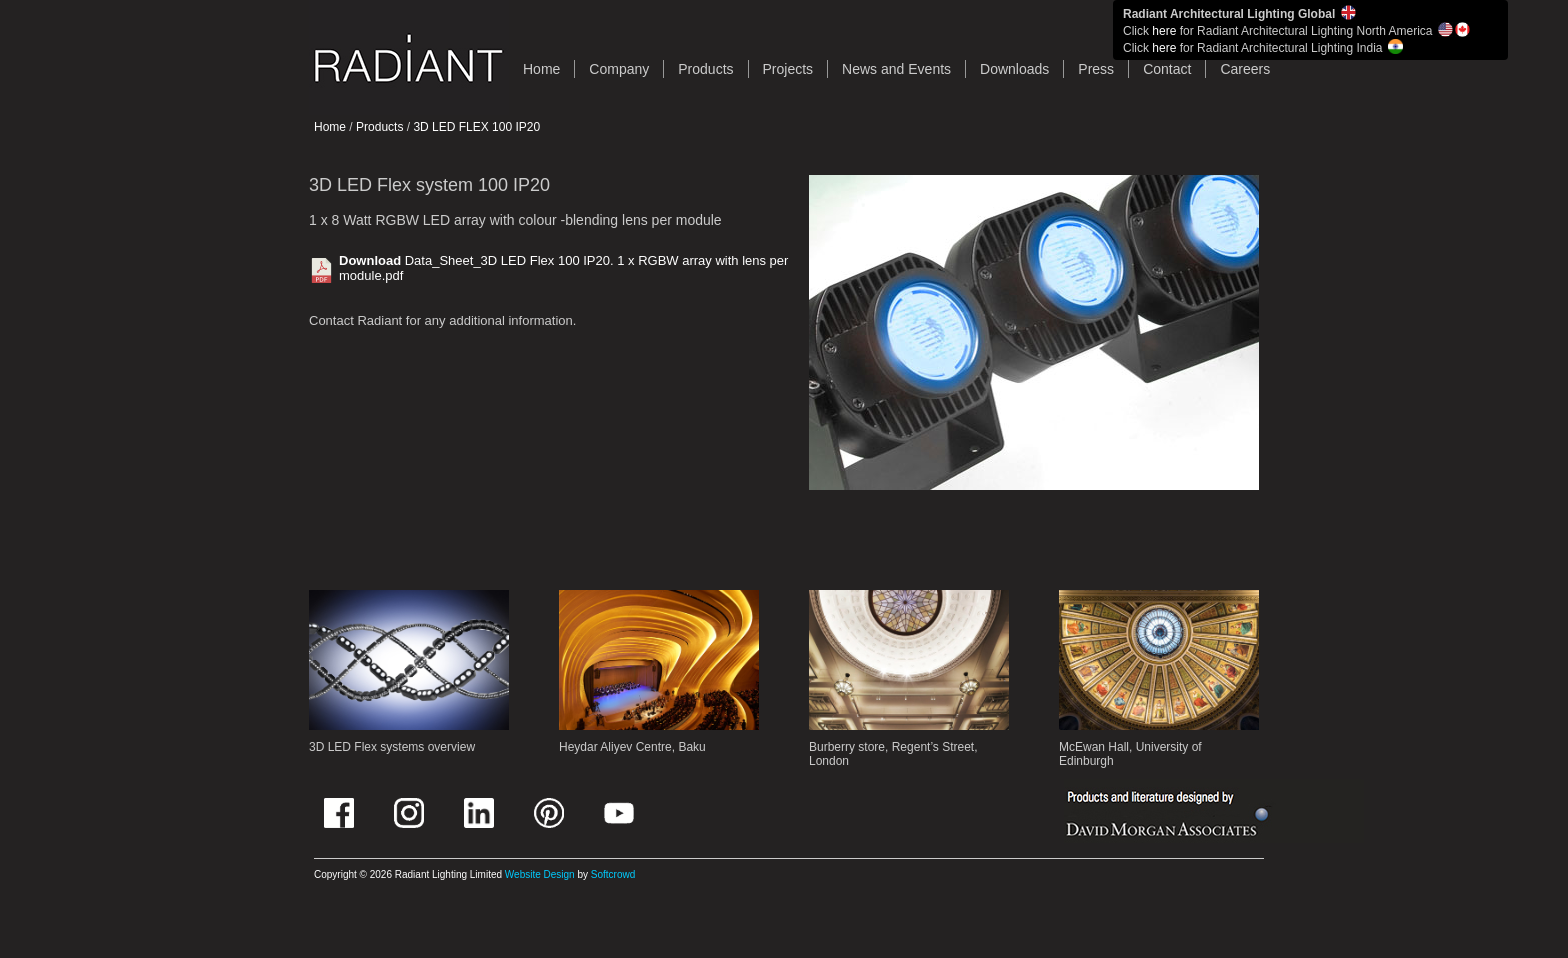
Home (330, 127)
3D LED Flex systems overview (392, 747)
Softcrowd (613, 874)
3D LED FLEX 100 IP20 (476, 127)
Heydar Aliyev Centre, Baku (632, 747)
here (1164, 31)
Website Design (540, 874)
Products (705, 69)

- _REQUIRED WORK_
Could you write the entries out again exactly, without their pictures?

- _REPLY_
Home (330, 127)
3D LED Flex systems overview (392, 747)
Softcrowd (613, 874)
3D LED FLEX 100 IP20 (476, 127)
Heydar Aliyev Centre, Baku (632, 747)
here (1164, 31)
Website Design (540, 874)
Products (705, 69)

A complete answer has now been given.